Thursday, July 23, 2015

The Seamless Model: Evolving Beyond One Size Fits All

By: Gina Joseph, Communications Manager, inContext Solutions 

When stores and CPGs think about the ways they can engage the customer, many things probably come to mind: creating compelling in-store signage, using mobile apps, providing expert customer support, and interacting on social, just to name a few. These are known as touchpoints; engagement points designed to make sure your shopper is aware of your brand.

But how do we make all those touchpoints come together in a seamless way?

Unveiling the people behind the curtain

At their OmniShopper 2015 conference session, Scott Jeffrey and Lori Parrett of Interbrand Design Forum talked about the idea of “seamless” shopper experiences. These experiences happen in part because shoppers are happy and satisfied with a brand, without knowing all the intricacies of why. They know they are loyal customers or advocates of certain brands and retailers, but they never have to think about the many factors that go into a seamless experience.

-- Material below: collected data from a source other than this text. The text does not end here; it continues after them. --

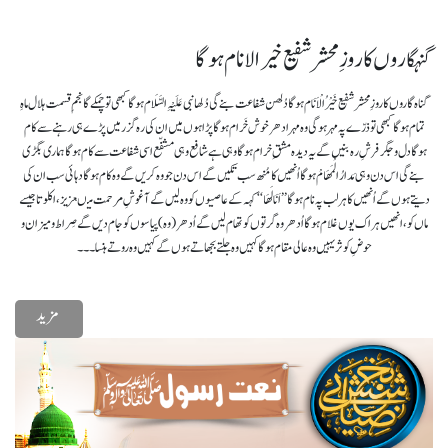
گنہگاروں کا روزِ محشر شفیع خیرالانام ہوگا
گناہ گاروں کا روزِ محشر شفیع خَیْرُالْاَنَام ہوگادُلھن شفاعت بنے گی دُلھا نبی عَلَیْہِ السَّلَام ہوگا کبھی تو چمکے گا نجمِ قسمت ہلال ماہِ
تمام ہوگاکبھی تو ذرّے پہ مہر ہوگی وہ مہر ادھر خوش خَرام ہوگا پڑا ہوں میں ان کی رہ گزر میں پڑے ہی رہنے سے کام
ہوگادل و جگر فرشِ رہ بنیں گے یہ دیدہ مشقِ خرام ہوگا وہی ہے شافع وہی مشفّع اسی شفاعت سے کام ہوگاہماری بگڑی
بنے گی اس دن وہی مَدارُالْمَھَامْ ہوگا اُنھیں کا مُنھ سب تکیں گے اس دن جو وہ کریں گے وہ کام ہوگادہائی سب ان کی
دیتے ہوں گے اُنھیں کا ہر لب پہ نام ہوگا ’’اَنَا لَھَا‘‘ کہہ کے عاصیوں کو وہ لیں گے آغوشِ مرحمت میںعزیز، اکلوتا جیسے
ماں کو، انھیں ہر اک یوں غلام ہوگا اُدھر وہ گرتوں کو تھام لیں گے اُدھر(وہ) پیاسوں کو جام دیں گےصِراط و میزان و
حوضِ کوثر یہیں وہ عالی مقام ہوگا کہیں وہ جلتے بجھاتے ہوں گے کہیں وہ روتے ہنسا۔۔۔
مزید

It’s our job as retailers and CPGs to be the people behind the curtain, making everything run smoothly.

Omnichannel is the template, Seamless is using it

The shopper journey is not linear. The reality, as Parrett put it, is that people bounce in and out of moments where they serve as the shopper, the customer and the consumer. Having multiple channels to support these moments it what creates that seamless experience.

As retailers and CPGs, we have to depict the total shopper journey—in the right moment, with the right message, and at the right place.

How to overcome the hurdles

So what are the hurdles that appear when we are trying to create these interactions? And how can we overcome them?

One such hurdle is the question of internal silos—how to make people realize that just because that’s how they’ve always done things doesn’t mean it’s the best way. These tentative adopters of new technologies and ideas can be hard to convince. Knowing the best channels to reach them at could make all the difference.

Another is data, and how it’s being used. Understanding the data available for your brand and then using it in a smart or creative way to engage your customers can make a big difference when it comes to a seamless shopper experience.

In addition, disruptors (things that pop up in the middle of a project that derails progress) and crowds (the shear amount of chatter and noise that gets in the way of your message being heard) are also hurdles to overcome. Having a plan in place to deal with derailments, and auditing your touchpoints—putting yourself in the customers shoes to gauge what will interest them—are both important when thinking about our shopper experience.


The bottom line? A “seamless” shopper experience will vary by retailer and brand as far as tone, story, and voice: but those who know their customer will be able to seamlessly create brand advocates.